Seperti menguji kemampuan polisi yang sudah menahanya, A justru menuding robeknya selaput dara santrinya dilakukan dengan orang lain. Dia mengakui dirinya sudah difitnah, bahkan dia menyebutkan siap disumpah dengan kitab keramat manapun.

Apakah Satuan Reserse Polres Bener Meriah salah dalam menetapkan tersangka dan menahan pimpinan pasantren ini? Pertanyaan itu menjadi menarik ketika tersangka membantah jeratan yang dibebankan kepadanya. (baca berita sebelumnya: Pimpinan Pasantren ditahan Polisi)
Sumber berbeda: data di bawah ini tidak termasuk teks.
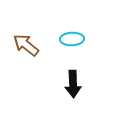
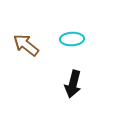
black arrow: rotated 16 degrees clockwise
Dalam keterangnya kepada media RRI, tersangka awalnya tidak berencana mengantarkan santrinya ke Banda Aceh untuk mengikuti pelatihan. Santri itu, sebut saja namanya Bunga (15) akan menggunakan bus umum. Tersangka hanya mengantarnya sampai ke Takengon.

Namun sampainya di Takengon, surat pelatihan santri itu dari seseorang yang mengakui panitia belum juga diterima. Nomor seluler panitia ini tidak aktif. Sambil menunggu surat panitia, tersangka membawa santrinya ke Tunyang, Bener Meriah, menerima jemaah umrah.
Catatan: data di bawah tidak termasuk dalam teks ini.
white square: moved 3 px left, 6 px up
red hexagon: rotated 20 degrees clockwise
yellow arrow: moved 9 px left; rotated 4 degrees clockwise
Kemudian memenuhi undangan sahabatnya di Juli, Bireun. Kepada sahabatnya di Biruen ini, tersangka meminta untuk sama sama mengantarnya ke Banda, kalau surat dari panitia sudah diterimanya. Namun sampai jam 15.30 WIB, surat yang dinanti tak kunjung tiba, ahirnya diputuskan untuk kembali ke Ponpes. Mereka sampai di pasantren menjelang magrib.
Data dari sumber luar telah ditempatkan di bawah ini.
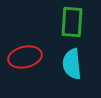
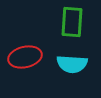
cyan semicircle: rotated 80 degrees counterclockwise
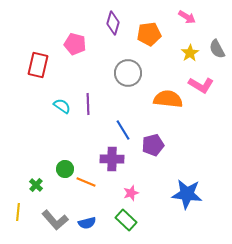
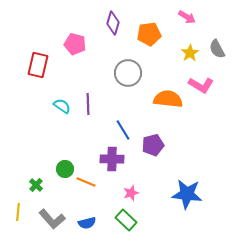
gray L-shape: moved 3 px left, 1 px up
Tersangka juga mengakui, santri yang ingin diantarnya itu menggunakan mobil pribadi miliknya tanpa ada pendampingan dari wali murid atau dewan guru. "Saya ini difitnah. Soal kenapa tidak didampingi, karena niat awal cuma antar sampai di Takengon saja," sebut A, dalam keteranganya kepada media yang difasilitasi pihak Polres, di Rutan Mapolres Bener Meriah.

Benarkah polisi salah dalam menahan tersangka? "Biarkan saja tersangka membantah, berkata sesuai keinginan dia. Itu alibinya," sebut kapolres Bener Meriah AKBP. Fahmil Irwan Ramli, ketika dikonfirmasi Dialeksis, melalui Kasat Reskrim, Iptu Wijaya Yudi, Selasa (5/3/2019) via selular.

"Kami bekerja tidak mau mengambil resiko, menahan seseorang yang tidak bersalah tanpa didasari bukti yang kuat. Ketika adanya laporan, kami harus memiliki bukti untuk menetapkan seseorang menjadi tersangka. Ada tiga alat bukti untuk kasus ini. Pertama keterangan korban, keduanya adanya visum yang menguatkan dan ketiga ada bukti petunjuk lainya," sebut Wijaya Yudi.

Hingga saat ini setelah tersangka lebih dari sepakan ditahan, pihaknya sudah meminta keterangan 14 saksi. Tersangka juga tidak kooperatif dalam memberikan keterangan, senantiasa berbelit belit. Keterangan tersangka banyak yang janggal, sebutnya.

Kejanggalan itu membuat pihak penyidik Mapolres Bener Meriah menguji kemampuanya sebagai penyidik untuk membuktikan mereka tidak salah dalam menatapkan tersangka. Keterangan saksi lainya ditambah visum, semakin menguatkan bahwa polisi tidak salah menetapkan tersangka.

Kalau memang benar santri ini akan mengikuti pelatihan di Banda Aceh, mengapa surat dari panitia tidak terlebih dahulu sampai kepada pimpinan pasantren. Kalau memang santrinya akan menggunakan bus umum, mengapa santrinya dibawa ke Tunyang, bahkan sampai bertemu dengan sahabat tersangka di Juli Biruen?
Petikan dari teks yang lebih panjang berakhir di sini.